3. Starch-Based Biodegradable Plastics
Artificially made plastic materials that are biodegradable are produced by mixing starches, which are obtained naturally, with plastics which also are also biodegradable.
Key Features
- Such items are produced from plants such as potatoes or corn.
- Cost-effective
- The material can break down when exposed to composting conditions.
Biodegradable Plastic Products
- Compostable bags
- Packaging films
- Disposable food containers
These materials are typically utilised in disposable products.
4. Polybutylene Succinate (PBS)
A polymer known as PBS is one which is biodegradable and man-made. Its properties are akin to those of standard plastics.
Key Features
- Flexible and durable
- With high heat deflection temperatures, the ULTEM 1000 provides excellent heat resistance.
- These materials will degrade in the environment.
5. Polybutylene Adipate Terephthalate (PBAT)
Bioplastics such as PBAT are highly versatile and can be blended with other materials to produce flexible, biodegradable plastics.
Key Features
High degree of versatility.
- Fully biodegradable
- Fossil-based but compostable
Applications
- Compostable bags
- Packaging films
- Agricultural products
The flexibility of a product made from starch can be improved by using PBAT.
6. Cellulose-Based Biodegradable Plastics
Plastics derived from cellulose have a natural plant fibre origin.
Key Features
- Renewable and biodegradable
- Clear and robust structure
- Produced from either wood pulp or cotton linters and no-ills.
Common Products
- Packaging films
- Coatings
- Disposable consumer items
They have been used for years in numerous green and environmentally friendly projects.
7. Chitosan-Based Biodegradable Plastics
The biopolymer chitosan can be derived from the chitin of crustacean waste such as the remains of crab and shrimp shells.
Key Features
- Biodegradable and biocompatible
- Antimicrobial properties
- Renewable resource
Applications
- Food packaging
- Medical and pharmaceutical uses
- Agricultural coatings
Chitosan polymers are being developed into a range of plastic alternatives for particular uses.
Biodegradable Plastic Examples in Everyday Use
Some common biodegradable plastic products include:
- Compostable shopping bags
- Food packaging containers
- Disposable cutlery and plates
- Agricultural mulch films
- Medical packaging
Made with materials that can be recycled, these products help to decrease their environmental impact when disposed of.

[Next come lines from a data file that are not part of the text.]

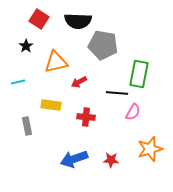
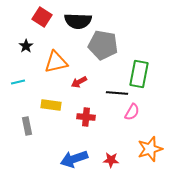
red square: moved 3 px right, 2 px up
pink semicircle: moved 1 px left
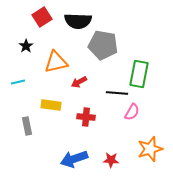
red square: rotated 24 degrees clockwise
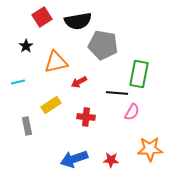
black semicircle: rotated 12 degrees counterclockwise
yellow rectangle: rotated 42 degrees counterclockwise
orange star: rotated 15 degrees clockwise
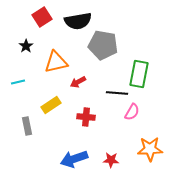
red arrow: moved 1 px left
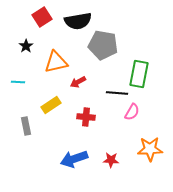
cyan line: rotated 16 degrees clockwise
gray rectangle: moved 1 px left
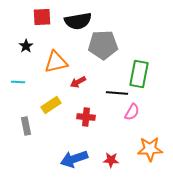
red square: rotated 30 degrees clockwise
gray pentagon: rotated 12 degrees counterclockwise
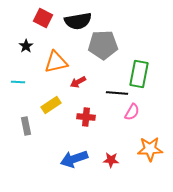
red square: moved 1 px right, 1 px down; rotated 30 degrees clockwise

Advantages of Biodegradable Plastics
- Reduced environmental pollution
- Lower dependence on fossil fuels
- Supports circular economy goals
Such materials are generally utilised for short-life applications.
Biodegradable plastics, when used effectively, are helpful in the preservation of a sustainable waste disposal system.
Limitations of Biodegradable Plastics
These plastics may have several benefits, but the biodegradable plastics have drawbacks:
- Require specific conditions for degradation
- Compared to the common plastics, the price of the bioplastics is generally higher.
- Limited recycling compatibility
To ensure the responsible disposal of products, it is essential to consider the constraints of batteries and other consumables.
Conclusion
The production of biodegradable plastics is proving to be a major factor in dealing with plastic waste globally. When industries consider biodegradable plastics in terms of their classification and applications, they can weigh up the ecological benefits with performance. Various plastics, ranging from PLA to PHA, can be used for packaging as well as disposable tableware. Furthermore, in addition to these two, many other biodegradable materials, such as starch-based and cellulose-derived materials, exist.
In an era where environmentally friendly products are increasingly sought after, the drive to invent new eco-friendly materials must be maintained. The company Surya Compound & Masterbatches have been working to make plastic production more sustainable by developing biodegradable plastics. These materials can be used in a variety of industrial applications. The aim is to make the production of plastics more environmentally friendly.